The most effective removal method is to perform a factory reset of the infected device. This will wipe the malware completely. After resetting, it is CRITICAL to immediately change the default password to something strong and unique. You should also check for and apply any available firmware updates from the manufacturer to patch the vulnerabilities Mozi exploits. For more complex environments, tools like the Huntress Managed EDR can help detect and remediate threats that have gained a foothold.

Is Mozi IoT Botnet Still Active?

Here’s where the story gets interesting. In late 2023, a mysterious "kill switch" was activated that effectively dismantled a large portion of the Mozi botnet. An unknown actor pushed an update that disabled the malware and shut down its operations. While the primary botnet was neutralized, some variants may still exist, and the risk of re-infection on unpatched devices remains. Think of it as mostly dormant, but not completely extinct.

Mitigation & Prevention Strategies

Don't let your toaster join a botnet. Here are some solid steps to protect your network:

Change Default Passwords: This is the easiest and most important step. If your device is still using "admin/admin," you're asking for trouble.
Patch, Patch, Patch: Keep your device firmware updated. Manufacturers release patches to fix the very vulnerabilities that malware like Mozi loves to exploit.
Disable Unused Services: If you don't need Telnet or other remote management services, turn them off.
Use a Firewall: Configure your firewall to restrict access to IoT devices from the internet.
Network Segmentation: Isolate your IoT devices on a separate network segment to prevent a compromise from spreading to your critical systems.
Continuous Monitoring: This is where a solution like Huntress shines. With 24/7 monitoring from our Security Operations Center (SOC), we can help you detect and respond to threats before they can cause real damage. Our ITDR platform provides the visibility you need to keep your environment secure.
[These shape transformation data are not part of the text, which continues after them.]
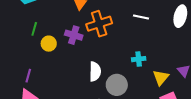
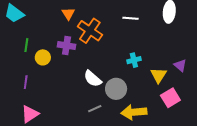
orange cross: (99, 24) -> (90, 31), turned -30
white semicircle: (95, 72) -> (93, 79), turned 138
purple line: (28, 76) -> (26, 82), moved

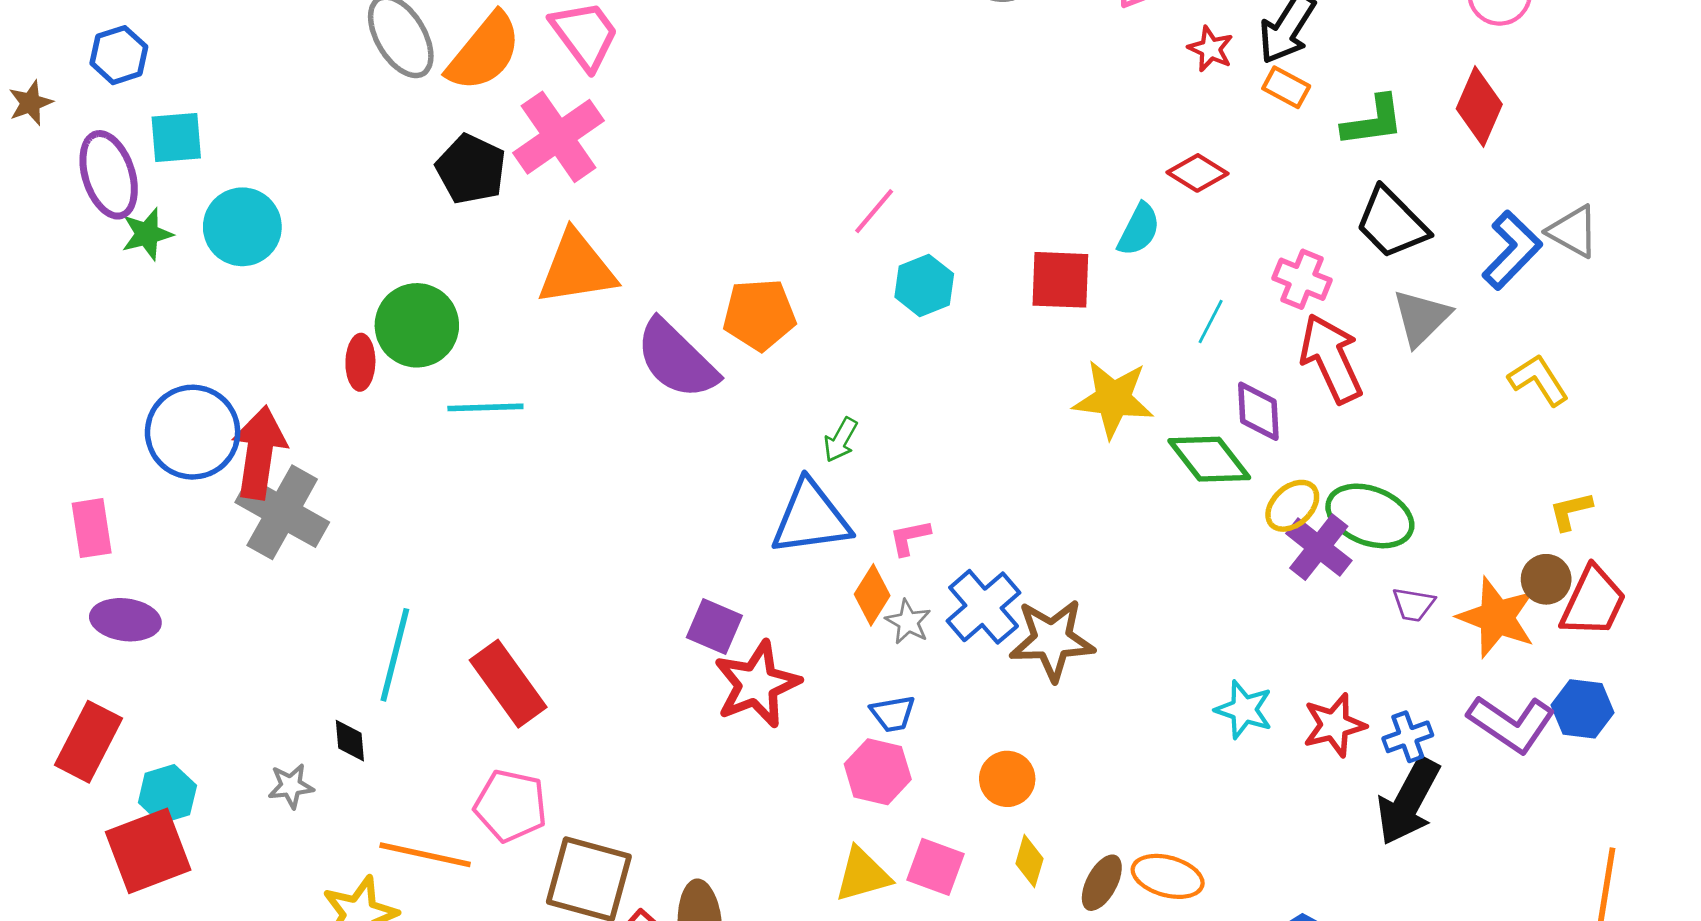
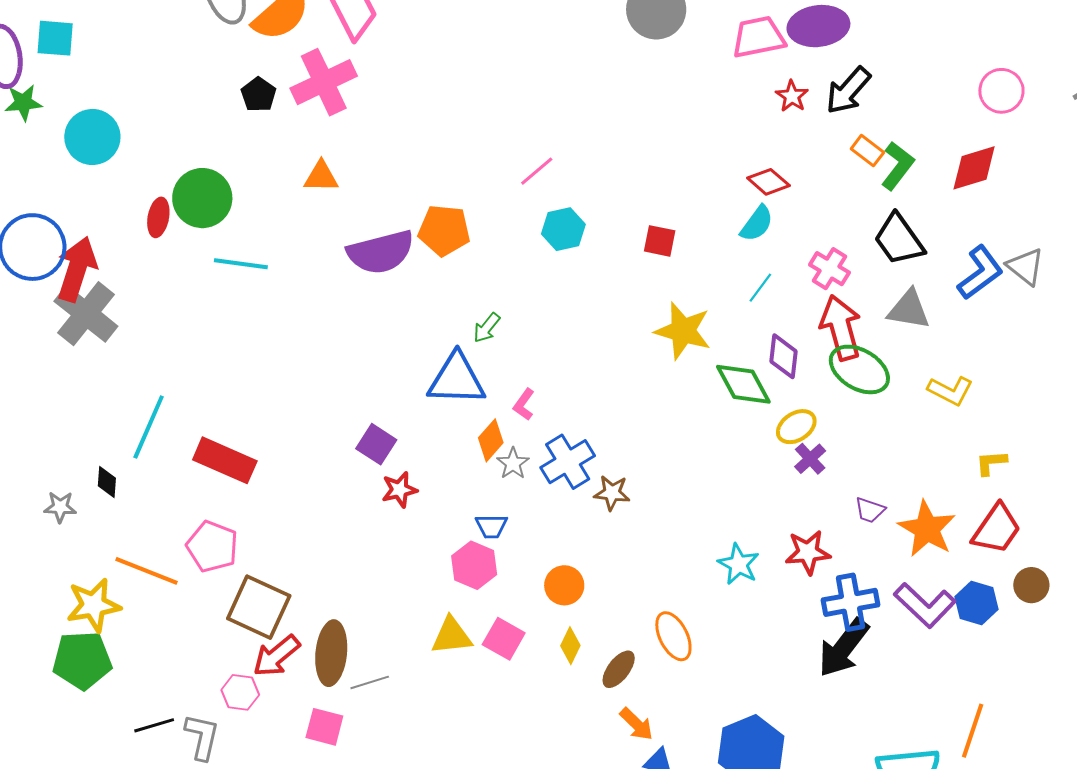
orange rectangle: (1286, 87) -> (867, 151), moved
red diamond: (1479, 106) -> (974, 168), turned 40
green L-shape: (1373, 121) -> (898, 166), turned -54
black pentagon: (471, 169) -> (258, 95), size x0.7
cyan circle: (242, 227) -> (92, 137), moved
cyan semicircle: (1139, 230) -> (757, 224), moved
orange triangle: (577, 268) -> (321, 177), size x0.6
red square: (1060, 280) -> (660, 241), size x0.7
gray triangle: (1421, 318) -> (909, 309), turned 45
purple semicircle: (676, 359) -> (381, 252), turned -68
yellow L-shape: (1538, 380) -> (950, 391), moved, turned 141
green ellipse: (1370, 516) -> (859, 369), moved
pink L-shape: (910, 537) -> (524, 404), turned -52
purple cross: (1319, 547) -> (810, 459), size x0.7
brown circle: (1546, 579) -> (1031, 585), moved
brown star: (1052, 640) -> (612, 493), size x0.6
red rectangle: (508, 684) -> (225, 460), turned -40
red star: (757, 684) -> (399, 490), size x0.6
red star: (1334, 725) -> (808, 552), moved
blue cross: (1408, 737) -> (851, 602), size x1.6
orange ellipse: (1168, 876) -> (673, 636), moved, turned 39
Mozi IoT Botnet Malware FAQs

Mozi is a peer-to-peer (P2P) botnet that infects Internet of Things (IoT) devices. It spreads by exploiting weak passwords and unpatched vulnerabilities. Once infected, a device joins a decentralized network of other "zombie" devices to launch DDoS attacks, execute malicious commands, and steal data.
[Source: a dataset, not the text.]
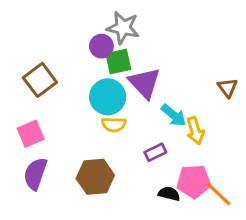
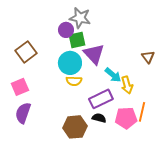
purple rectangle: (155, 152) -> (101, 99), size x1.6
brown hexagon: (95, 177) -> (75, 127), moved
black semicircle: (169, 194) -> (99, 118), moved
orange line: (218, 194) -> (142, 112), moved, turned 60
Mozi primarily infects systems by scanning the internet for IoT devices with exposed Telnet ports. It then uses a list of common default credentials to brute-force its way in. It also leverages known remote code execution vulnerabilities to compromise and control unpatched devices.

The main Mozi botnet was largely dismantled in late 2023 by a mysterious kill switch. However, the threat isn't completely gone. Unpatched devices remain vulnerable to re-infection from remaining variants or copycat malware, so it's essential to stay vigilant and keep systems secured.

Organizations can protect themselves by enforcing strong, unique passwords on all IoT devices and disabling default credentials. It's also critical to regularly update device firmware, disable unnecessary services like Telnet, and segment IoT devices on the network. Employing a managed detection and response solution can provide continuous monitoring to catch threats early.